Week of March 27 to April 1, 1948
Riders this past week: 238
Rider miles this past week: 1,432
DOWN IN THE TUBE
Margaret Truman, the daughter of President Harry Truman, was seen traveling from Southampton to Bridgehampton last Friday afternoon with a friend. Gary Cooper, reading a movie script, was seen traveling from Westhampton Beach to Quogue on Tuesday. Jackie Robinson, the new Brooklyn Dodgers baseball star who broke the color barrier last summer and stole home in the World Series, was seen with Dodgers owner Walter O’Malley leaving Westhampton Beach bound for O’Malley’s oceanfront vacation home in Quiogue.
Nelson Rockefeller was spotted Saturday morning riding the subway from East Hampton to Southampton, on his way to the Du Pont estate. Jack Kennedy was seen traveling on Friday from Montauk to East Hampton to visit Jackie Bouvier at her family home there. Jack had sailed to Montauk from Hyannis Port, Massachusetts, aboard his family’s yacht. California Congressman Richard Nixon and his wife, Pat, were seen on Thursday heading from Amagansett to Montauk for a weekend at Maude Gurney’s Inn.
FLAGMEN UNION ORGANIZED
The group of 28 young workers who serve as flagmen down in the tunnels guiding the trains along by waving red, yellow and green flags for stop, slow and go have announced the formation of a union and want to meet with
Subway Commissioner Butch Aspinall to demand higher wages. They threaten to strike but we predict it all will come to nothing, of course.

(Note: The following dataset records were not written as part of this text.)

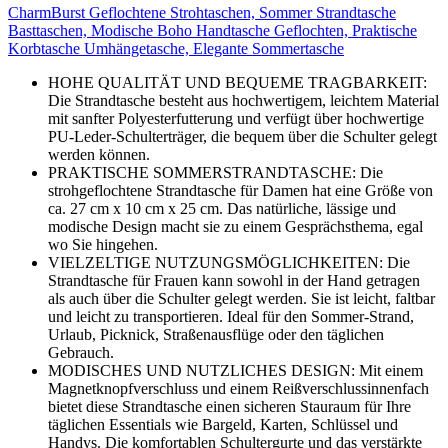
CharmBurst Geflochtene Strohtaschen, Sommer Strandtasche
Basttaschen, Modische Boho Handtasche Geflochten, Praktische
Korbtasche Umhängetasche, Elegante Sommertasche
HOHE QUALITÄT UND BEQUEME TRAGBARKEIT:
Die Strandtasche besteht aus hochwertigem, leichtem Material
mit sanfter Polyesterfutterung und verfügt über hochwertige
PU-Leder-Schulterträger, die bequem über die Schulter gelegt
werden können.
PRAKTISCHE SOMMERSTRANDTASCHE: Die
strohgeflochtene Strandtasche für Damen hat eine Größe von
ca. 27 cm x 10 cm x 25 cm. Das natürliche, lässige und
modische Design macht sie zu einem Gesprächsthema, egal
wo Sie hingehen.
VIELZELTIGE NUTZUNGSMÖGLICHKEITEN: Die
Strandtasche für Frauen kann sowohl in der Hand getragen
als auch über die Schulter gelegt werden. Sie ist leicht, faltbar
und leicht zu transportieren. Ideal für den Sommer-Strand,
Urlaub, Picknick, Straßenausflüge oder den täglichen
Gebrauch.
MODISCHES UND NUTZLICHES DESIGN: Mit einem
Magnetknopfverschluss und einem Reißverschlussinnenfach
bietet diese Strandtasche einen sicheren Stauraum für Ihre
täglichen Essentials wie Bargeld, Karten, Schlüssel und
Handys. Die komfortablen Schultergurte und das verstärkte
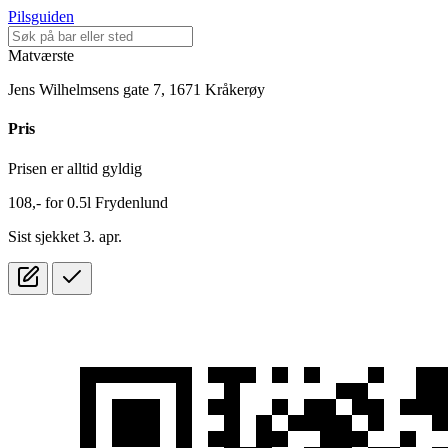
Pilsguiden
Matværste
Jens Wilhelmsens gate 7, 1671 Kråkerøy
Pris
Prisen er alltid gyldig
108,-
for
0.5l
Frydenlund
Sist sjekket 3. apr.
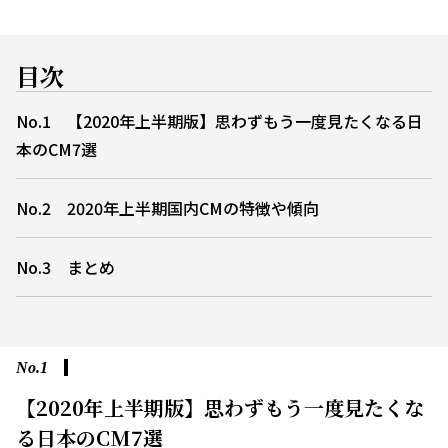
目次
No.1 【2020年上半期版】思わずもう一度見たくなる日
本のCM7選
No.2 2020年上半期国内CMの特徴や傾向
No.3 まとめ
No.1
【2020年上半期版】思わずもう一度見たくな
る日本のCM7選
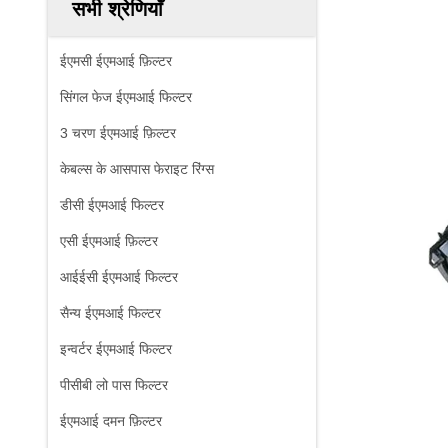
सभी श्रेणियाँ
ईएमसी ईएमआई फ़िल्टर
सिंगल फेज ईएमआई फिल्टर
3 चरण ईएमआई फ़िल्टर
केबल्स के आसपास फेराइट रिंग्स
डीसी ईएमआई फिल्टर
एसी ईएमआई फ़िल्टर
आईईसी ईएमआई फिल्टर
सैन्य ईएमआई फिल्टर
इन्वर्टर ईएमआई फिल्टर
पीसीबी लो पास फिल्टर
ईएमआई दमन फ़िल्टर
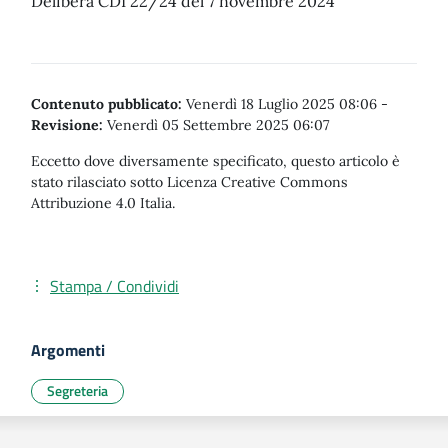
Delibera CDI 22/24 del 7 novembre 2024
Contenuto pubblicato:
Venerdì 18 Luglio 2025 08:06
-
Revisione:
Venerdì 05 Settembre 2025 06:07
Eccetto dove diversamente specificato, questo articolo è
stato rilasciato sotto Licenza Creative Commons
Attribuzione 4.0 Italia.
Stampa / Condividi
Argomenti
Segreteria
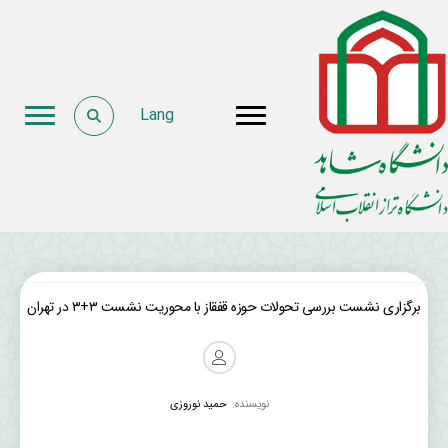
Lang
برگزاری نشست بررسی تحولات حوزه قفقاز با محوریت نشست ۳+۳ در تهران
نویسنده:
حمید نوروزی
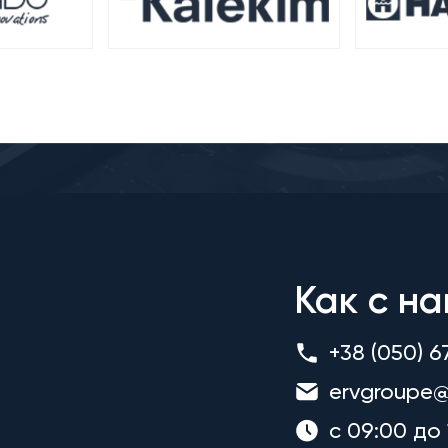
Как с на
+38 (050) 6
ervgroupe@
с 09:00 до 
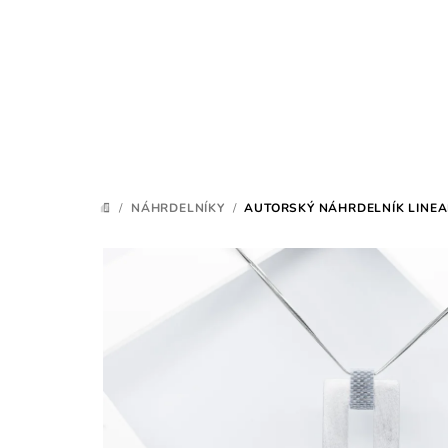
Přejít
na
obsah
/
NÁHRDELNÍKY
/
AUTORSKÝ NÁHRDELNÍK LINEA
DOMŮ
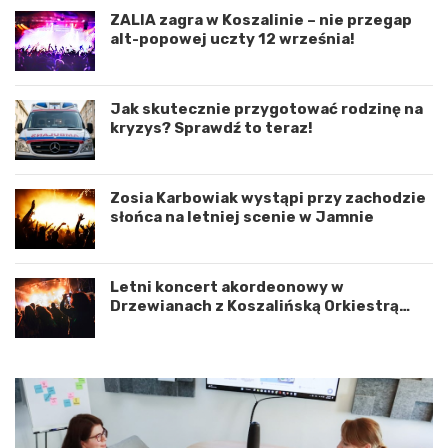
r
n
ZALIA zagra w Koszalinie – nie przegap
d
i
alt-popowej uczty 12 września!
y
e
n
d
a
r
c
o
Jak skutecznie przygotować rodzinę na
j
g
kryzys? Sprawdź to teraz!
ę
o
r
w
o
e
Zosia Karbowiak wystąpi przy zachodzie
z
p
słońca na letniej scenie w Jamnie
w
o
o
d
j
K
u
o
Letni koncert akordeonowy w
m
s
Drzewianach z Koszalińską Orkiestrą
i
z
AKORD
ę
a
d
l
z
i
y
n
W
e
o
m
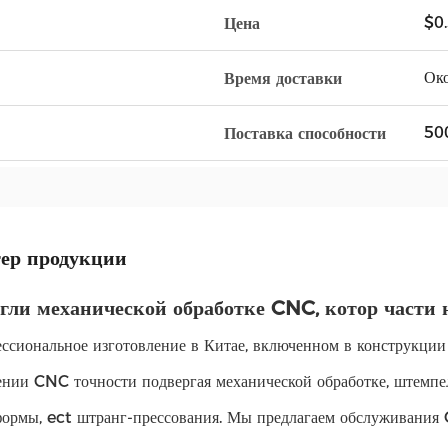
$0
Цена
Ок
Время доставки
50
Поставка способности
ер продукции
гли механической обработке CNC, котор части
ссиональное изготовление в Китае, включенном в конструкции
ении CNC точности подвергая механической обработке, штемпе
формы, ect штранг-прессования. Мы предлагаем обслуживани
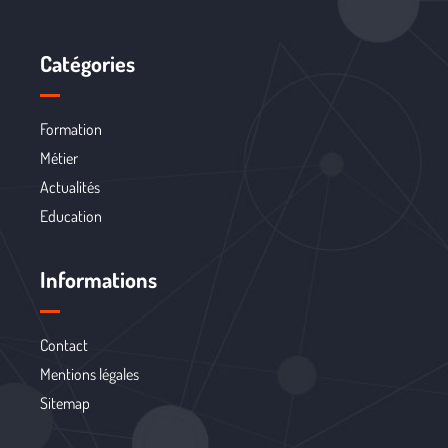
Catégories
Formation
Métier
Actualités
Education
Informations
Contact
Mentions légales
Sitemap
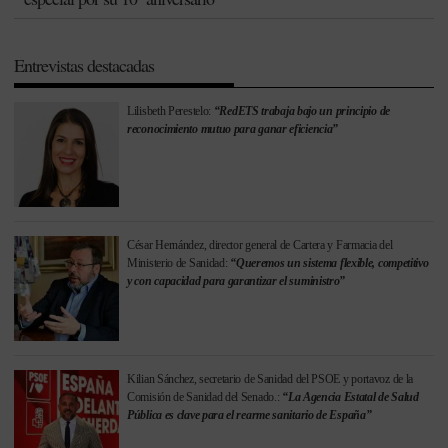
Entrevistas destacadas
Lilisbeth Perestelo:
“RedETS trabaja bajo un principio de
reconocimiento mutuo para ganar eficiencia”
César Hernández, director general de Cartera y Farmacia del
Ministerio de Sanidad:
“Queremos un sistema flexible, competitivo
y con capacidad para garantizar el suministro”
Kilian Sánchez, secretario de Sanidad del PSOE y portavoz de la
Comisión de Sanidad del Senado.:
“La Agencia Estatal de Salud
Pública es clave para el rearme sanitario de España”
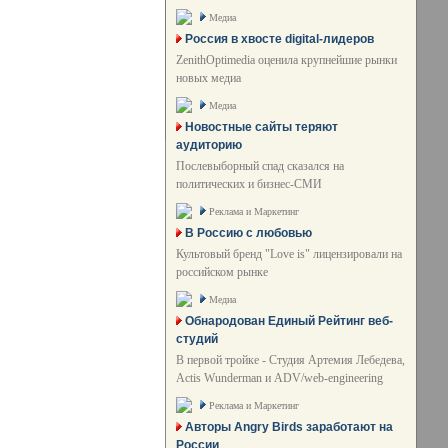
Медиа
Россия в хвосте digital-лидеров
ZenithOptimedia оценила крупнейшие рынки
новых медиа
Медиа
Новостные сайты теряют
аудиторию
Послевыборный спад сказался на
политических и бизнес-СМИ
Реклама и Маркетинг
В Россию с любовью
Культовый бренд "Love is" лицензировали на
российском рынке
Медиа
Обнародован Единый Рейтинг веб-
студий
В первой тройке - Студия Артемия Лебедева,
Actis Wunderman и ADV/web-engineering
Реклама и Маркетинг
Авторы Angry Birds заработают на
России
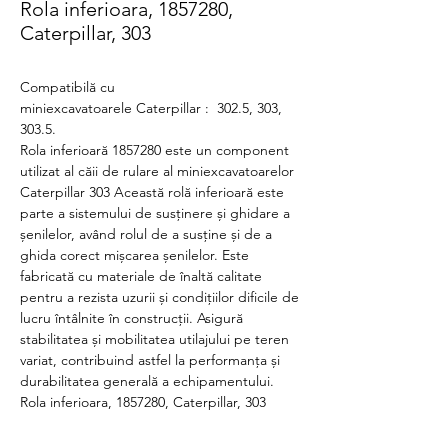
Rola inferioara, 1857280,
Caterpillar, 303
Compatibilă cu
miniexcavatoarele Caterpillar : 302.5, 303,
303.5.
Rola inferioară 1857280 este un component
utilizat al căii de rulare al miniexcavatoarelor
Caterpillar 303 Această rolă inferioară este
parte a sistemului de susținere și ghidare a
șenilelor, având rolul de a susține și de a
ghida corect mișcarea șenilelor. Este
fabricată cu materiale de înaltă calitate
pentru a rezista uzurii și condițiilor dificile de
lucru întâlnite în construcții. Asigură
stabilitatea și mobilitatea utilajului pe teren
variat, contribuind astfel la performanța și
durabilitatea generală a echipamentului.
Rola inferioara, 1857280, Caterpillar, 303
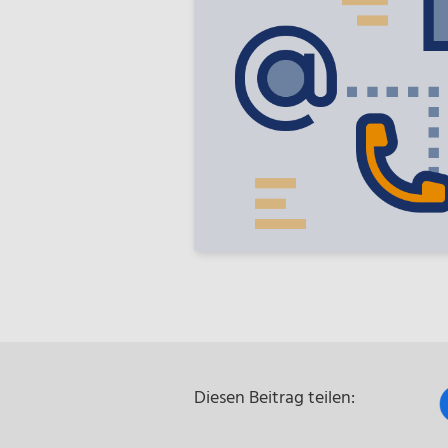
Diesen Beitrag teilen:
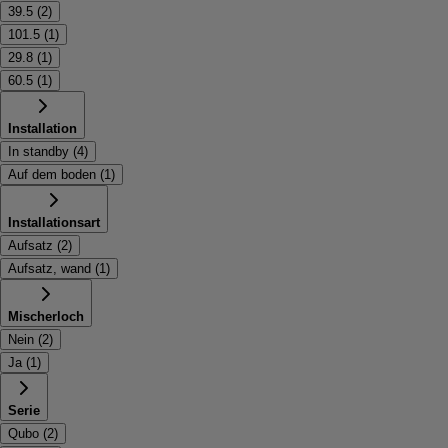
39.5
(
2
)
101.5
(
1
)
29.8
(
1
)
60.5
(
1
)
Installation
In standby
(
4
)
Auf dem boden
(
1
)
Installationsart
Aufsatz
(
2
)
Aufsatz, wand
(
1
)
Mischerloch
Nein
(
2
)
Ja
(
1
)
Serie
Qubo
(
2
)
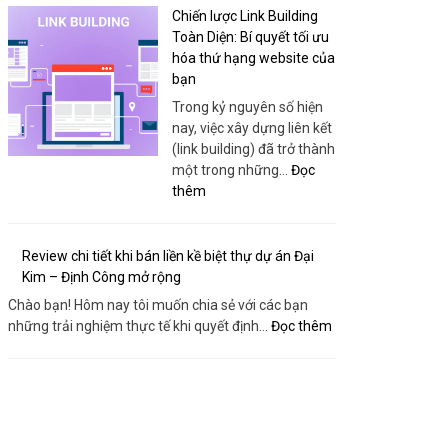
Chuyên
Chiến lược Link Building
Dụng
Toàn Diện: Bí quyết tối ưu
–
hóa thứ hạng website của
Giải
bạn
Pháp
Trong kỷ nguyên số hiện
Nâng
nay, việc xây dựng liên kết
Hạ
(link building) đã trở thành
An
một trong những…
Đọc
Toàn,
:
thêm
Hiệu
Chiến
Quả
lược
Từ
Link
Review chi tiết khi bán liền kề biệt thự dự án Đại
Sanboo
Building
Kim – Định Công mở rộng
Việt
Toàn
Chào bạn! Hôm nay tôi muốn chia sẻ với các bạn
Nam
Diện:
:
những trải nghiệm thực tế khi quyết định…
Đọc thêm
Bí
Review
quyết
chi
tối
tiết
ưu
khi
hóa
bán
thứ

Commissioner Aspinall has informed the Board that 14 of the 17 children of the late Ivan Kratz, the man who built the Hamptons Subway system back in 1928, have filed a lawsuit claiming the arrangement for Aspinall and his buddies from Cincinnati, Ohio, who contracted to lease then never opened subway system with the other three children, did so without the approval of the other 14 heirs. They have been joined as plaintiffs in the lawsuit by the 46 known grandchildren of the late Mr. Kratz.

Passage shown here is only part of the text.